Until the Russians shot out her windscreen from behind.

“Over there!” Adrian leaned across her, pointing to a collection of shanty houses and temporary structures up ahead, sheltered behind hills rising to the north.

Adrian?

Bridge stared at the empty seat, knew he couldn’t really have been there only a moment before. But she didn’t argue. She turned hard, wrestling with the jeep’s bad joke of a suspension as it threatened to tip over and roll the vehicle. More shots flew past, each with a tiny supersonic crack as it whistled close to her head, but none hit.

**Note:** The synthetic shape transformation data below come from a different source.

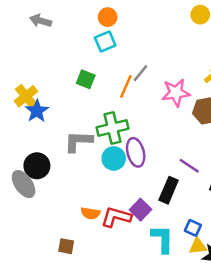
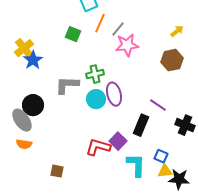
orange line: (126, 87) -> (100, 23), moved
pink star: (176, 93) -> (127, 45), moved
green cross: (112, 128) -> (95, 74), size x0.7
orange semicircle: (91, 213) -> (24, 144), moved

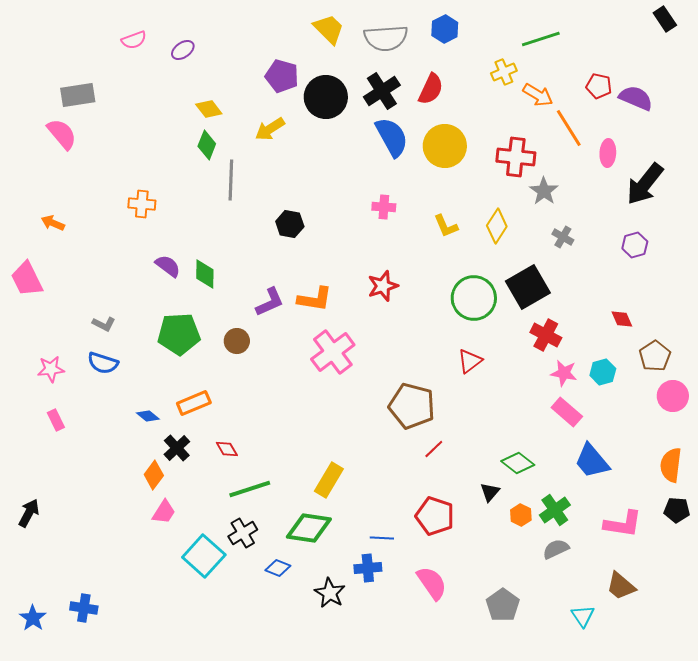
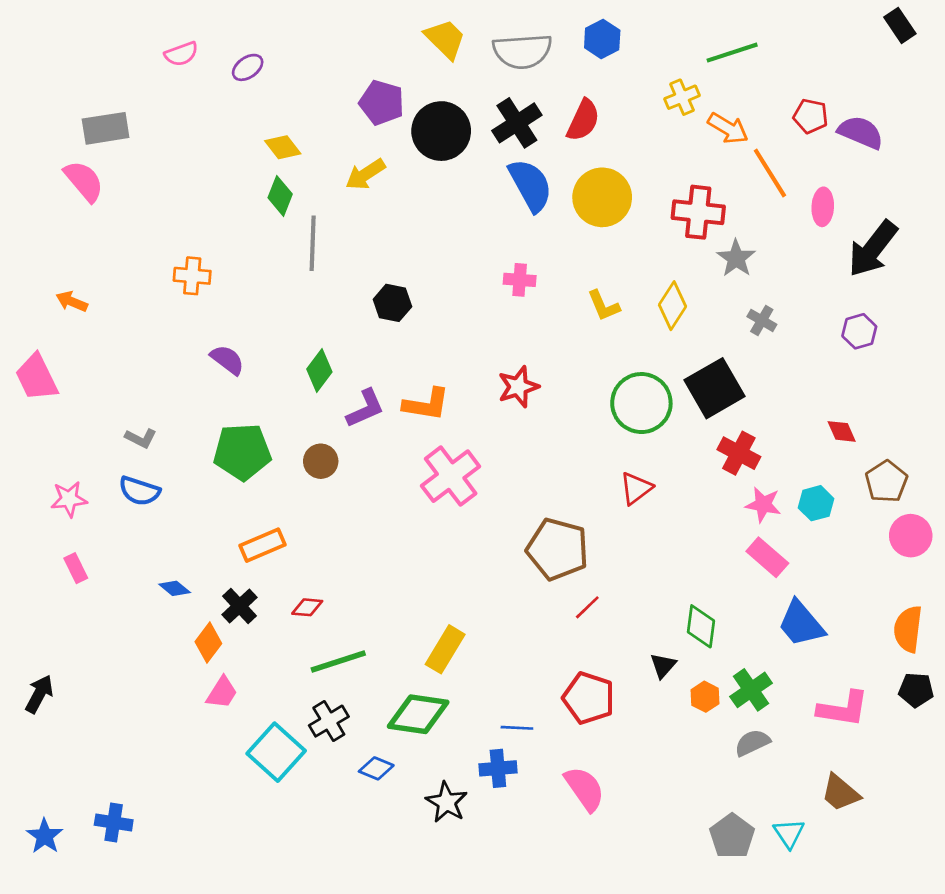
green diamond: (205, 274) -> (319, 371), moved, turned 36
blue diamond: (148, 416) -> (175, 588), moved
red diamond: (227, 449) -> (307, 607), turned -55
green diamond: (518, 463) -> (701, 626), turned 60
gray pentagon: (503, 605) -> (732, 836), moved

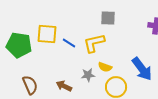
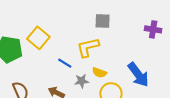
yellow square: (47, 34) -> (38, 38), turned 35
blue line: (69, 43) -> (65, 63), moved

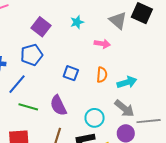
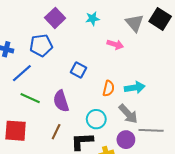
orange semicircle: (102, 75) -> (109, 88), moved

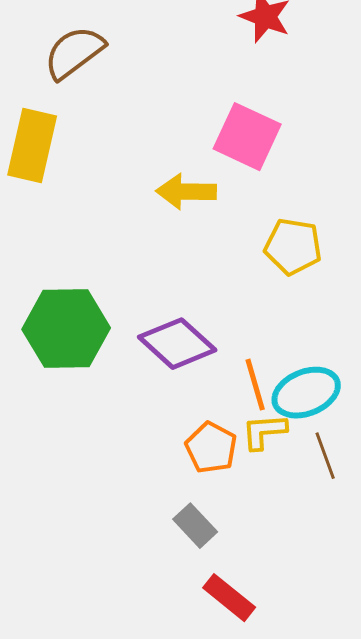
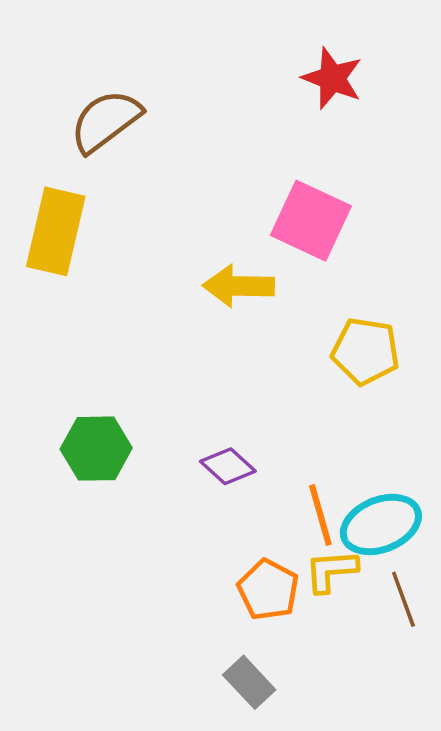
green hexagon: (66, 329) -> (96, 449), size x0.7
purple diamond: (177, 344) -> (228, 466), size x0.6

The settlement was abandoned, but now that she was among it, the structures didn’t seem so temporary. Some were made from breezeblock, and several had second floors held up by metal scaffold. Bridge wondered how big the area was, whether she could lose her pursuers in here somewhere. The jeep created an enormous dust cloud behind her as she turned through the settlement’s makeshift streets, and she hoped it would be enough to make the Russians take a wrong turn, or give up the chase.

As if in answer, bullets slammed into the jeep’s rear. She yanked hard on the wheel to avoid a stone wall rising out of the ground ahead, twin-paddling the brake and accelerator to drift through the corner. The vehicle’s back end clipped the wall, grinding the tailgate in a frenzy of sparks and groaning metal, but then she was out of it, speeding away. Behind her, the Russians took the corner more slowly, avoiding collision but losing ground.

Perfect.

“Grenade, now!” she shouted, holding out a hand.

Then remembered, again, that Adrian wasn’t there. Bridge fumbled in her jacket pocket, fingers closing around the last of his ICE grenades. She gripped it, pulled the pin with her teeth, and dropped the grenade out of the driver’s side. The Russians shot at her again, but she ducked down into her seat, counting off.

Three. Two. One.

The grenade exploded under the back half of the pursuing jeep, blowing out the rear tyres and killing one Russian soldier instantly. A second later the fuel tank caught and erupted, tossing the others like rag dolls into a breezeblock wall. The wall collapsed, burying the burning wreckage.

Bridge glanced over her shoulder. No survivors.

Then she hit a low hill, and the jeep sailed ten feet into the air before crashing down into the scrub outside the settlement.

“Watch out, BB! Bloody women drivers,” Adrian laughed from the passenger seat, wincing in pain as the jeep bounced and rattled through the scrub. He’d christened her ‘BB’ the moment he discovered she was a French woman named Brigitte. She’d asked him not to. He did it anyway.

“Don’t call me that,” she grunted, turning to face him. But he still wasn’t there. Of course he wasn’t. He never had been. Adrian was dead, lying in the server room rubble, lost forever.

Her eyes stung with tears. She cried out, unleashing pent-up adrenaline in a wordless scream that was lost to the empty landscape, drowned under the waves of wind and engine noise.

She wiped her eyes with a filthy sleeve and clung hard to the wheel.